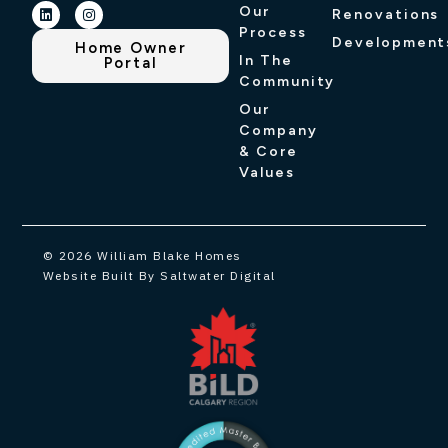
Our
Renovations
Process
Development
Home Owner
In The
Portal
Community
Our
Company
& Core
Values
© 2026 William Blake Homes
Website Built By Saltwater Digital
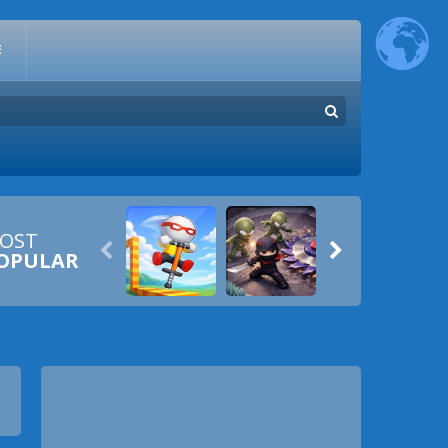
E
OST


OPULAR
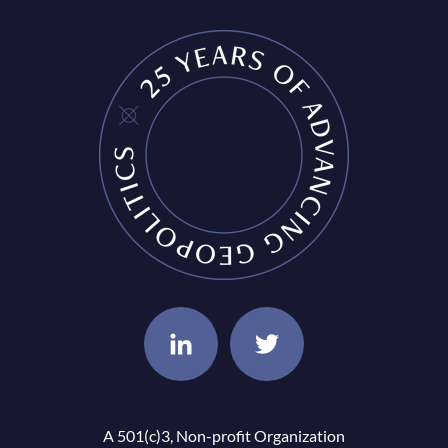
A 501(c)3, Non-profit Organization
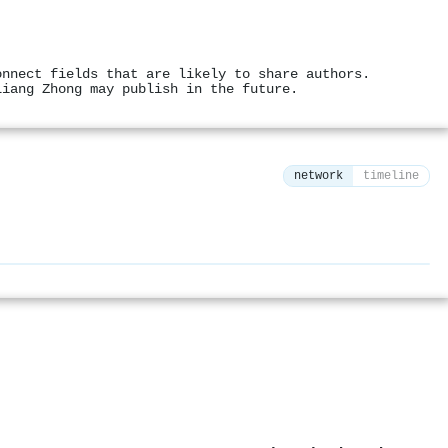
onnect fields that are likely to share authors.
Liang Zhong may publish in the future.
network
timeline
⚙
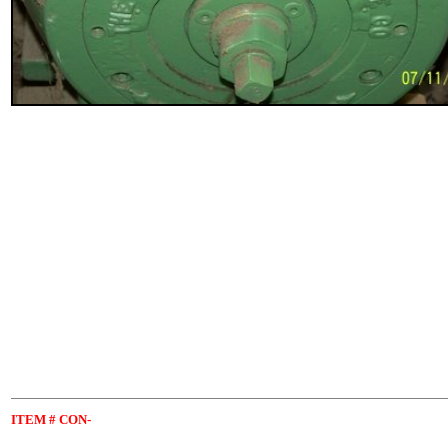
ITEM
# CON-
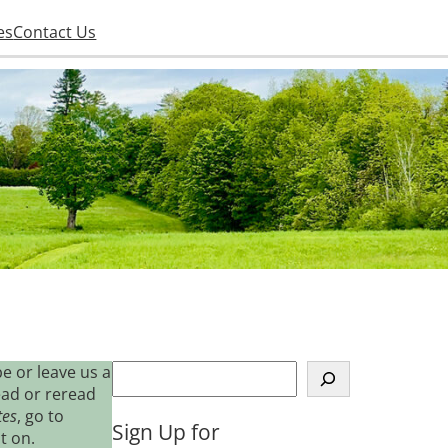
es
Contact Us
S
e or leave us a
e
ead or reread
a
tes
, go to
Sign Up for
r
t on.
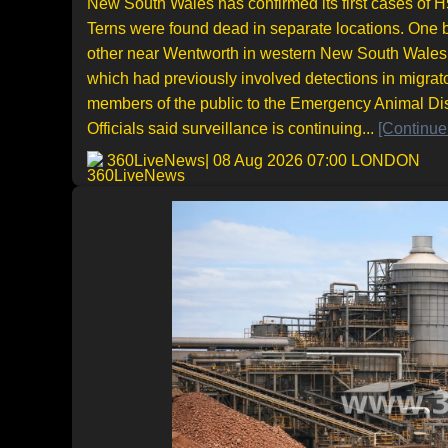
New South Wales has confirmed its first cases of H5
Terns were found dead in separate locations. One 
other near Wentworth in western New South Wales. T
which had previously involved detections in migrat
members of the public to the Emergency Animal Di
Officials said surveillance is continuing...
[Continue
360LiveNews
| 08 Aug 2026 07:00 LONDON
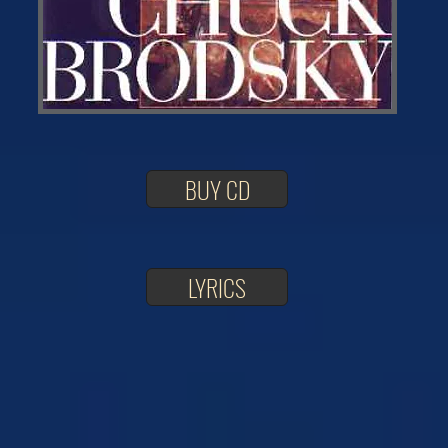
BUY CD
LYRICS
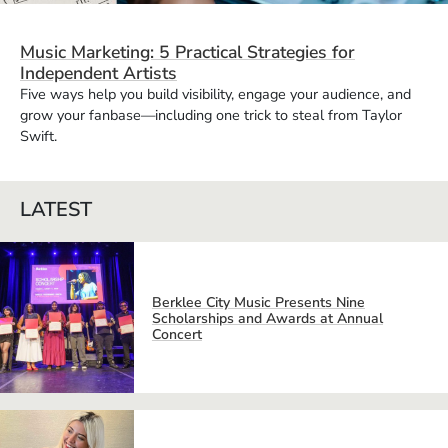
Music Marketing: 5 Practical Strategies for
Independent Artists
Five ways help you build visibility, engage your audience, and
grow your fanbase—including one trick to steal from Taylor
Swift.
LATEST
Berklee City Music Presents Nine
Scholarships and Awards at Annual
Concert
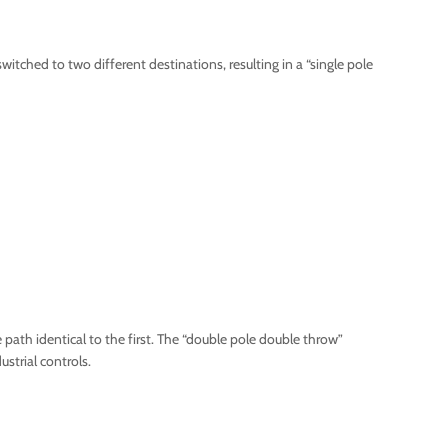
itched to two different destinations, resulting in a “single pole
path identical to the first. The “double pole double throw”
strial controls.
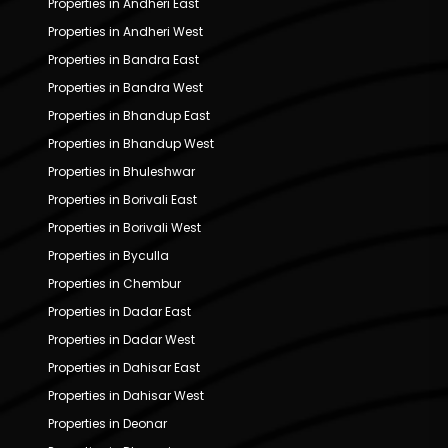
Properties in Andheri East
Properties in Andheri West
Properties in Bandra East
Properties in Bandra West
Properties in Bhandup East
Properties in Bhandup West
Properties in Bhuleshwar
Properties in Borivali East
Properties in Borivali West
Properties in Byculla
Properties in Chembur
Properties in Dadar East
Properties in Dadar West
Properties in Dahisar East
Properties in Dahisar West
Properties in Deonar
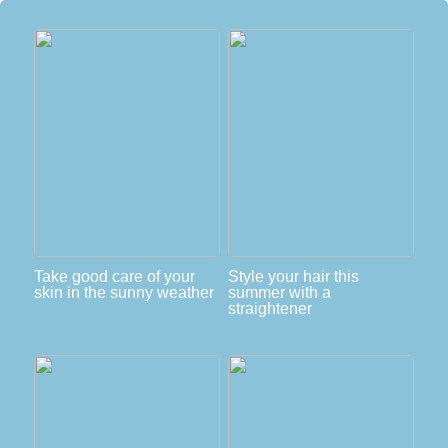
Take good care of your
Style your hair this
skin in the sunny weather
summer with a
straightener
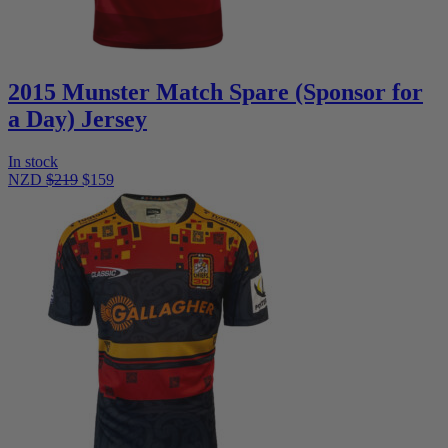
2015 Munster Match Spare (Sponsor for
a Day) Jersey
In stock
NZD
$219
$159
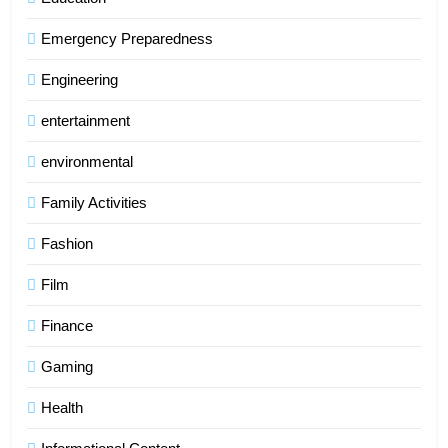
Emergency Preparedness
Engineering
entertainment
environmental
Family Activities
Fashion
Film
Finance
Gaming
Health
______________________________
▶ **EXERCISE DETAILS**
Your reply should be one number, namely how many lines of the material contain "Borivali".

▶ **TASK RESULT**
2